Blockchain als Buzzword

„Blockchain“ ist durch die inflationäre Nutzung zum Buzzword verkommen (Bild: t3n.de/Jake Pietras)

In Gruppe drei reihen sich dann alle ein, die das unkonkrete Marketing-Blabla einfach nicht mehr hören können. Ähnlich wie die Begriffe Digitale Transformation, Umweltschutz oder R&D oft nur noch Gähnen verursachen (und durch Digitalisierung, Sustainability und Innovation ersetzt werden), passiert es gerade mit Blockchain.

Wir erleben eine Art Hype-Müdigkeit, die auch dadurch entstanden ist, dass die Technologie nicht so einfach greifbar ist, wie ein Elektroauto oder ein Smartphone. Man hat Blockchains jahrelang als eierlegende Wollmilchsäue verkauft, die zusätzlich irgendwie Soja und vegane Alternativen produzieren – um hier inklusiv zu bleiben.

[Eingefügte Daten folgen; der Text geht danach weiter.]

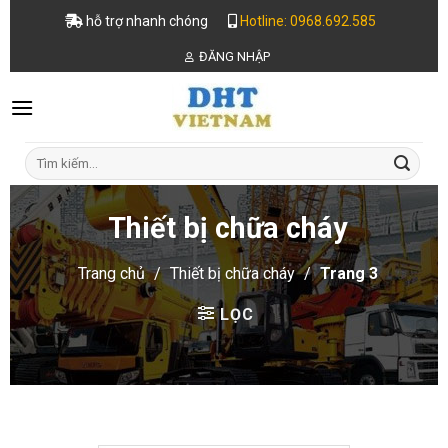
Skip
hỗ trợ nhanh chóng
Hotline: 0968.692.585
to
ĐĂNG NHẬP
content
Tìm
kiếm:
Thiết bị chữa cháy
Trang chủ
/
Thiết bị chữa cháy
/
Trang 3
LỌC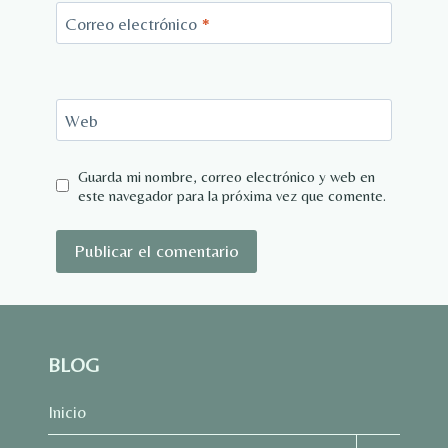
Correo electrónico
*
Web
Guarda mi nombre, correo electrónico y web en
este navegador para la próxima vez que comente.
BLOG
Inicio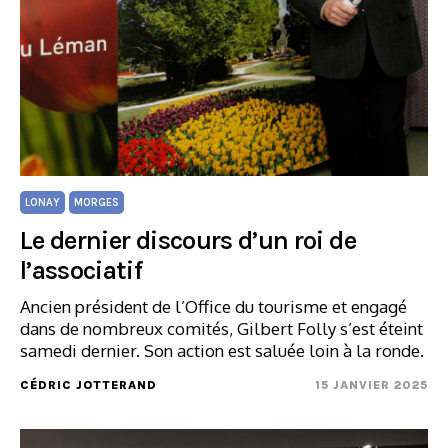
LONAY
MORGES
Le dernier discours d’un roi de
l’associatif
Ancien président de l’Office du tourisme et engagé
dans de nombreux comités, Gilbert Folly s’est éteint
samedi dernier. Son action est saluée loin à la ronde.
CÉDRIC JOTTERAND
15 JANVIER 2025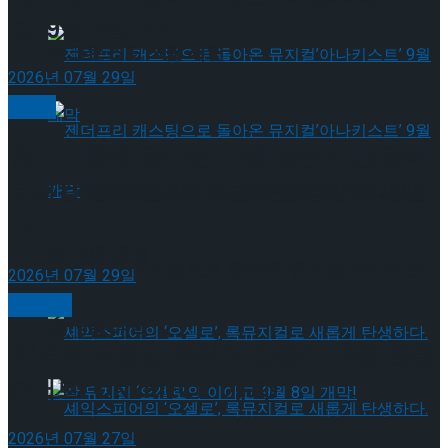
고’ 9월 8일 개막!
타크로스드’ 9월 재연
2026년 07월 29일
뮤지컬
편지와 함께 찾아온 마법 같은 시간,창작
뮤지컬’연의 편지’ 오는 9월 관객과 만난
젠더프리 캐스팅으로 돌아온 뮤지컬’아나키스
다
트’ 9월 개막
젠더프리 캐스팅으로 돌아온 뮤지컬’아나키스
2026년 07월 29일
공연일반
트’ 9월 개막
민우혁·조형균·유리아·김원빈, 10월 합동
콘서트 ‘ONEPIECE’ 개최!
2026년 07월 27일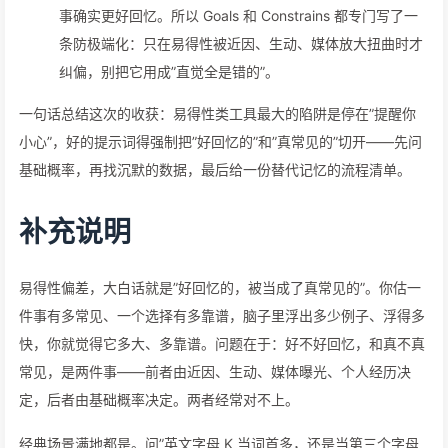
事确实更好回忆。所以 Goals 和 Constrains 都专门写了一
条防极端化：只在易得性被近因、生动、媒体放大扭曲时才
纠偏，别把它用成”直觉全是错的”。
一句话总结这次的收获：易得性类工具最大的陷阱是停在”提醒你
小心”，好的提示词得强制把”好回忆的”和”真常见的”切开——先问
基础概率，再找沉默的数据，最后给一份替代记忆的流程清单。
补充说明
易得性偏差，大白话就是”好回忆的，被当成了真常见的”。你估一
件事有多常见、一个选择有多靠谱，脑子里浮出多少例子、浮得多
快，你就觉得它多大、多靠谱。问题在于：好不好回忆，和真不真
常见，是两件事——前者由近因、生动、媒体曝光、个人经历决
定，后者由基础概率决定。两者经常对不上。
经典场景满地都是。问”英文字母 K 当词首多，还是当第三个字母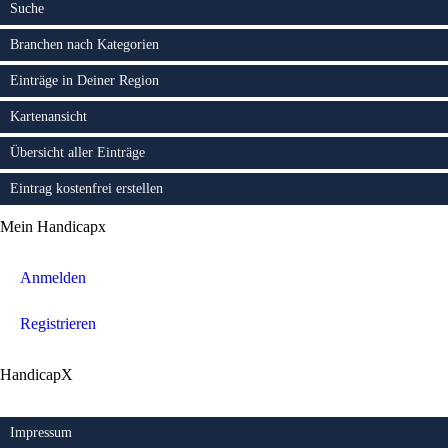
Suche
Branchen nach Kategorien
Einträge in Deiner Region
Kartenansicht
Übersicht aller Einträge
Eintrag kostenfrei erstellen
Mein Handicapx
Anmelden
Registrieren
HandicapX
Impressum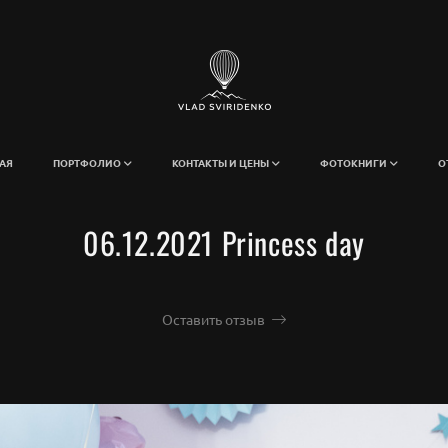
АЯ
ПОРТФОЛИО
КОНТАКТЫ И ЦЕНЫ
ФОТОКНИГИ
О
06.12.2021 Princess day
Оставить отзыв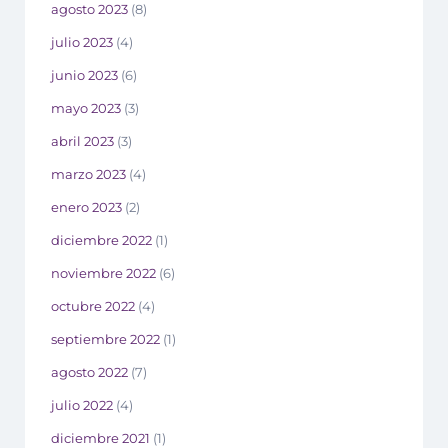
agosto 2023
(8)
julio 2023
(4)
junio 2023
(6)
mayo 2023
(3)
abril 2023
(3)
marzo 2023
(4)
enero 2023
(2)
diciembre 2022
(1)
noviembre 2022
(6)
octubre 2022
(4)
septiembre 2022
(1)
agosto 2022
(7)
julio 2022
(4)
diciembre 2021
(1)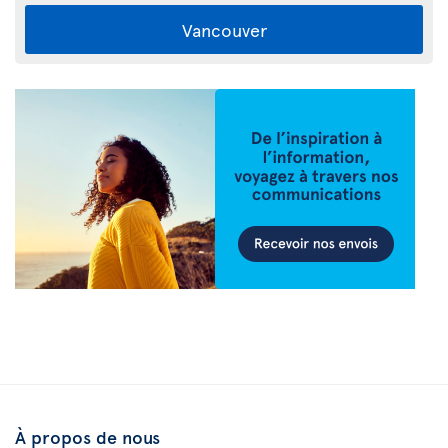
Vancouver
À propos de nous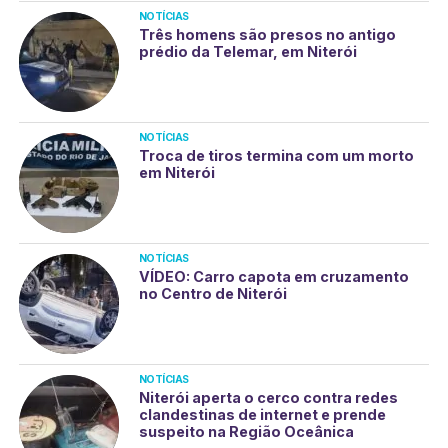
NOTÍCIAS
Três homens são presos no antigo
prédio da Telemar, em Niterói
NOTÍCIAS
Troca de tiros termina com um morto
em Niterói
NOTÍCIAS
VÍDEO: Carro capota em cruzamento
no Centro de Niterói
NOTÍCIAS
Niterói aperta o cerco contra redes
clandestinas de internet e prende
suspeito na Região Oceânica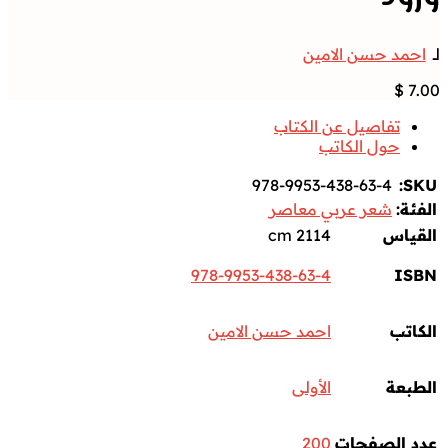
تاب
978-9
اصر
978-9953-438
حسن الامين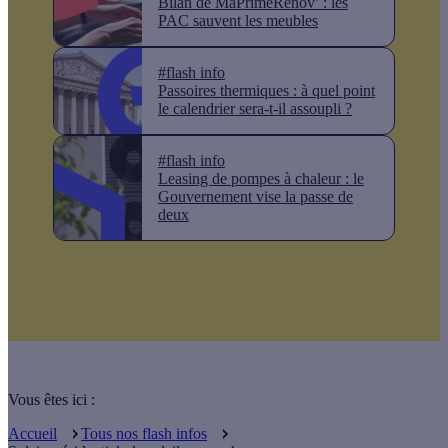
Bilan de MaPrimeRénov’ : les
PAC sauvent les meubles
#flash info
Passoires thermiques : à quel point
le calendrier sera-t-il assoupli ?
#flash info
Leasing de pompes à chaleur : le
Gouvernement vise la passe de
deux
Vous êtes ici :
Accueil
Tous nos flash infos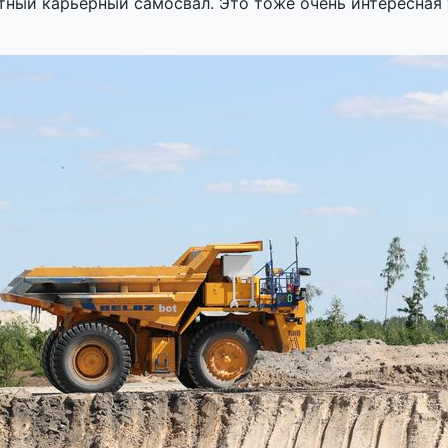
тный карьерный самосвал. Это тоже очень интересная 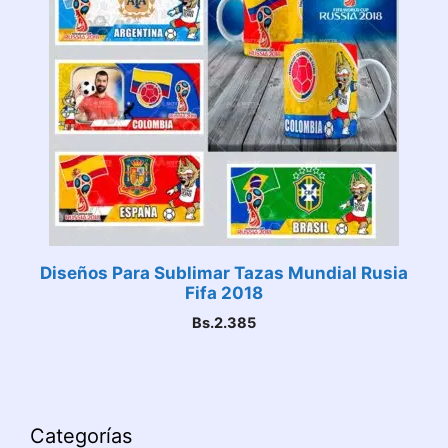
Diseños Para Sublimar Tazas Mundial Rusia
Fifa 2018
Bs.
2.385
Categorías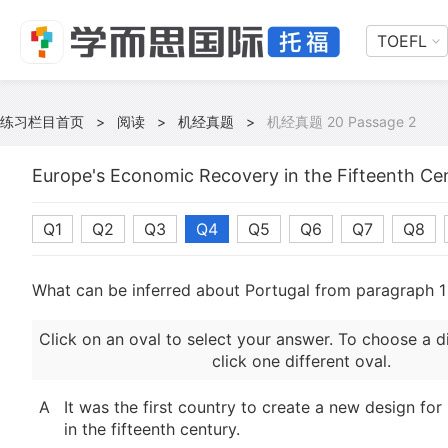
TOEFL
练习栏目首页
>
阅读
>
机经真题
>
机经真题 20 Passage 2
Europe's Economic Recovery in the Fifteenth Ce
Q1
Q2
Q3
Q4
Q5
Q6
Q7
Q8
What can be inferred about Portugal from paragraph 1
Click on an oval to select your answer. To choose a d
click one different oval.
A
It was the first country to create a new design fo
in the fifteenth century.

Dabei sind Blockchains eine Technologie, die immer mehr zum Einsatz kommt – und das oft, ohne dass wir es bemerken. Es ist ein bisschen wie vor einigen Jahren, als man überall von der Cloud las und die Dienste erst nach und nach schleichend Einzug in unsere Leben und die Wirtschaft fanden. Der Digital Strategist Dom Tapscott nannte in seinem Ted-Talk das, was Blockchains ermöglichen, sogar, „das zweite Internet“. Nicht zu verwechseln mit Web 2.0, sondern aus infrastruktureller Sicht. Nur ist diese Revolution noch nicht eingetreten und wird auch eher schrittweise kommen.

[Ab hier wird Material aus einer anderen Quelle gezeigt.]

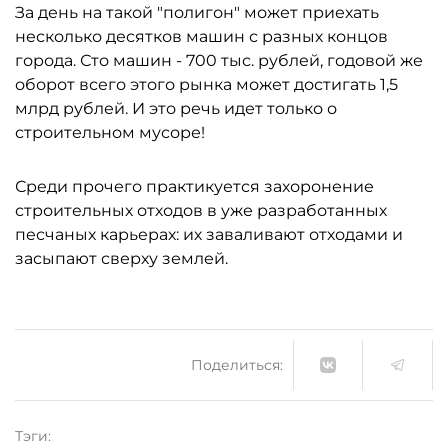
За день на такой "полигон" может приехать
несколько десятков машин с разных концов
города. Сто машин - 700 тыс. рублей, годовой же
оборот всего этого рынка может достигать 1,5
млрд рублей. И это речь идет только о
строительном мусоре!
Среди прочего практикуется захоронение
строительных отходов в уже разработанных
песчаных карьерах: их заваливают отходами и
засыпают сверху землей.
Поделиться:
Тэги: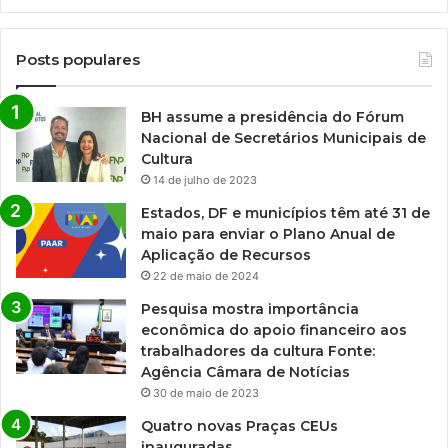
Posts populares
BH assume a presidência do Fórum
Nacional de Secretários Municipais de
Cultura
14 de julho de 2023
Estados, DF e municípios têm até 31 de
maio para enviar o Plano Anual de
Aplicação de Recursos
22 de maio de 2024
Pesquisa mostra importância
econômica do apoio financeiro aos
trabalhadores da cultura Fonte:
Agência Câmara de Notícias
30 de maio de 2023
Quatro novas Praças CEUs
inauguradas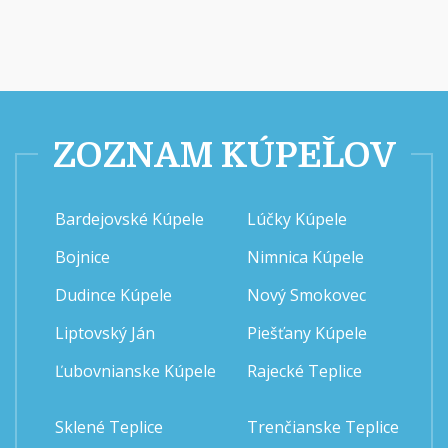
ZOZNAM KÚPEĽOV
Bardejovské Kúpele
Lúčky Kúpele
Bojnice
Nimnica Kúpele
Dudince Kúpele
Nový Smokovec
Liptovský Ján
Piešťany Kúpele
Ľubovnianske Kúpele
Rajecké Teplice
Sklené Teplice
Trenčianske Teplice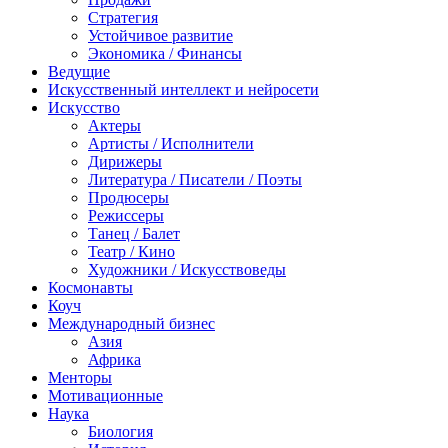
Стратегия
Устойчивое развитие
Экономика / Финансы
Ведущие
Искусственный интеллект и нейросети
Искусство
Актеры
Артисты / Исполнители
Дирижеры
Литература / Писатели / Поэты
Продюсеры
Режиссеры
Танец / Балет
Театр / Кино
Художники / Искусствоведы
Космонавты
Коуч
Международный бизнес
Азия
Африка
Менторы
Мотивационные
Наука
Биология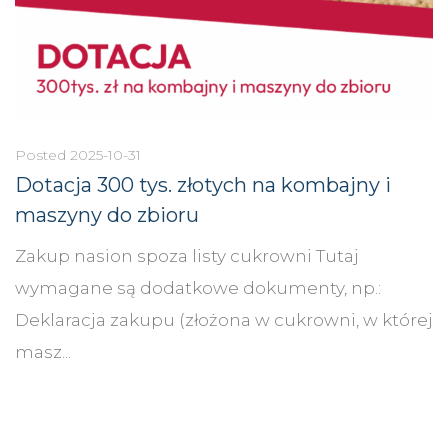
Posted
2025-10-31
Dotacja 300 tys. złotych na kombajny i
maszyny do zbioru
Zakup nasion spoza listy cukrowni Tutaj
wymagane są dodatkowe dokumenty, np.:
Deklaracja zakupu (złożona w cukrowni, w której
masz...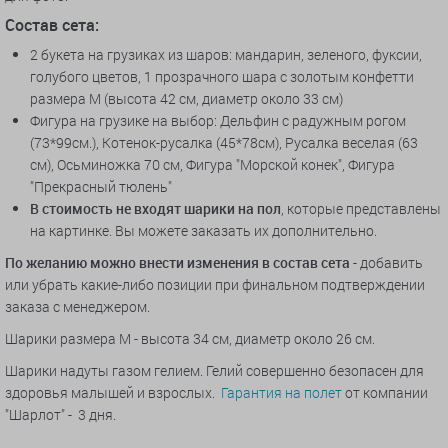
Состав сета:
2 букета на грузиках из шаров: мандарин, зеленого, фуксии,
голубого цветов, 1 прозрачного шара с золотым конфетти
размера М (высота 42 см, диаметр около 33 см)
Фигура на грузике на выбор: Дельфин с радужным рогом
(73*99см.), Котенок-русалка (45*78см), Русалка веселая (63
см), Осьминожка 70 см, Фигура "Морской конек", Фигура
"Прекрасный тюлень"
В стоимость не входят шарики на пол
, которые представлены
на картинке. Вы можете заказать их дополнительно.
По желанию можно внести изменения в состав сета
- добавить
или убрать какие-либо позиции при финальном подтверждении
заказа с менеджером.
Шарики размера M - высота 34 см, диаметр около 26 см.
Шарики надуты газом гелием. Гелий совершенно безопасен для
здоровья малышей и взрослых.
Гарантия на полет
от компании
"Шарлот" - 3 дня.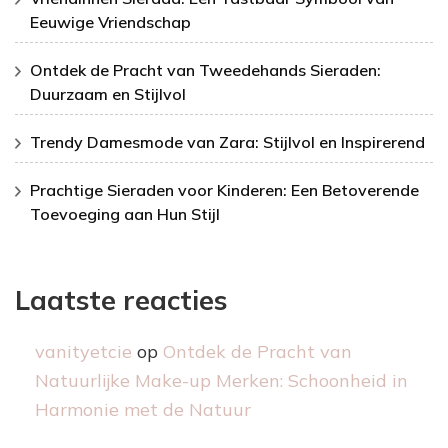
Eeuwige Vriendschap
Ontdek de Pracht van Tweedehands Sieraden:
Duurzaam en Stijlvol
Trendy Damesmode van Zara: Stijlvol en Inspirerend
Prachtige Sieraden voor Kinderen: Een Betoverende
Toevoeging aan Hun Stijl
Laatste reacties
vanityetcie
op
Ontdek de Pracht van
Natuurlijke Make-up Merken: Schoonheid in
Harmonie met de Natuur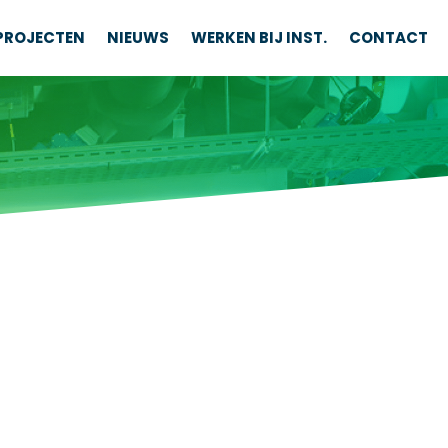
PROJECTEN
NIEUWS
WERKEN BIJ INST.
CONTACT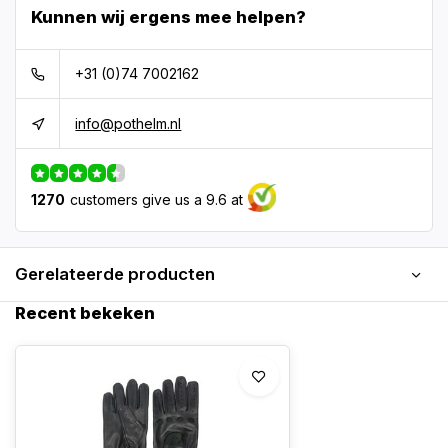
Kunnen wij ergens mee helpen?
+31 (0)74 7002162
info@pothelm.nl
1270
customers give us a 9.6 at
Gerelateerde producten
Recent bekeken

Was können Blockchains und was nicht?

Blockchains wurden als Allheilmittel für alle Einsatzzwecke und Branchen angepriesen, die zentrale Speicherung, Datenmanipulation und Kontrollinstanzen obsolet machen sollen. Und gleichzeitig schnelle Transaktionen, Transparenz und rechtssichere Automatisierungen mit Smart Contracts erlauben, ohne die persönlichen Identitäten der Beteiligten preiszugeben. Was nicht bedeutet, dass wir hier von kompletter Anonymität reden, aber es ist eben ein bisschen kompliziert mit der Blockchain. Klingt insgesamt also gut, richtig?

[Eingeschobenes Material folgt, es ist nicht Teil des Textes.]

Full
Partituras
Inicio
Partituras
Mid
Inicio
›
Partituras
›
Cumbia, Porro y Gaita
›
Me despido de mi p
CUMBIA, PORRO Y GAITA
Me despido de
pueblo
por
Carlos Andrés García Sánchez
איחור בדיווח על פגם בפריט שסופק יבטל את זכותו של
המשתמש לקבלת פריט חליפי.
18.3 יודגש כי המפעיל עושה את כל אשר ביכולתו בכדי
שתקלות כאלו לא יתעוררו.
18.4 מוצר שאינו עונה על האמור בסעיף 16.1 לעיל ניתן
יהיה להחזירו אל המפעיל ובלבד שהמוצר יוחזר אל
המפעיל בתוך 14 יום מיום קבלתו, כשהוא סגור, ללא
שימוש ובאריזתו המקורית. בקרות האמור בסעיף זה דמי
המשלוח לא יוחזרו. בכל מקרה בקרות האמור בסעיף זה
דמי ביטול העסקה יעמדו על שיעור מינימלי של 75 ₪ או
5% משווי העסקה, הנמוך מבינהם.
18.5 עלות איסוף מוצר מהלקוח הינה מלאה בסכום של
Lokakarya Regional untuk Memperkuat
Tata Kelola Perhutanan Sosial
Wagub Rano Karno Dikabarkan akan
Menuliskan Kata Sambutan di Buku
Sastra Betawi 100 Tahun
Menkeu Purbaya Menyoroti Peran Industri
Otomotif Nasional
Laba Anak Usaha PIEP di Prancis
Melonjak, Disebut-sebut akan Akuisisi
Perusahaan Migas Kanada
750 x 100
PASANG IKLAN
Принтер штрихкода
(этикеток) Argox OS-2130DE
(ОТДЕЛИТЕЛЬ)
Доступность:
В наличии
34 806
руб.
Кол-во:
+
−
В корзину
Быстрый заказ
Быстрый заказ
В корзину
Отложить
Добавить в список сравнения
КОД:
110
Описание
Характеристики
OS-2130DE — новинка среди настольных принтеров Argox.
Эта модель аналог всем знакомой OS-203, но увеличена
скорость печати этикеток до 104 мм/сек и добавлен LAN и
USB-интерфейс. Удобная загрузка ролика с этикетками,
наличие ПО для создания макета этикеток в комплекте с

Die Vorteile der Blockchain sind tatsächlich sehr wichtig und nützlich – wenn man sie denn wirklich braucht. Arbeite ich aber beispielsweise mit flüchtigen Echtzeitdaten, ist der Einsatz von bisherigen Blockchain-Modellen noch nicht wirklich sinnvoll. Denn warum sollte ich bestimmte Metadaten für immer speichern wollen? Das tue ich mit einer klassischen Datenbank ja auch nicht, und lösche die Einträge dort sofort oder arbeite direkt im Arbeitsspeicher (In-Memory).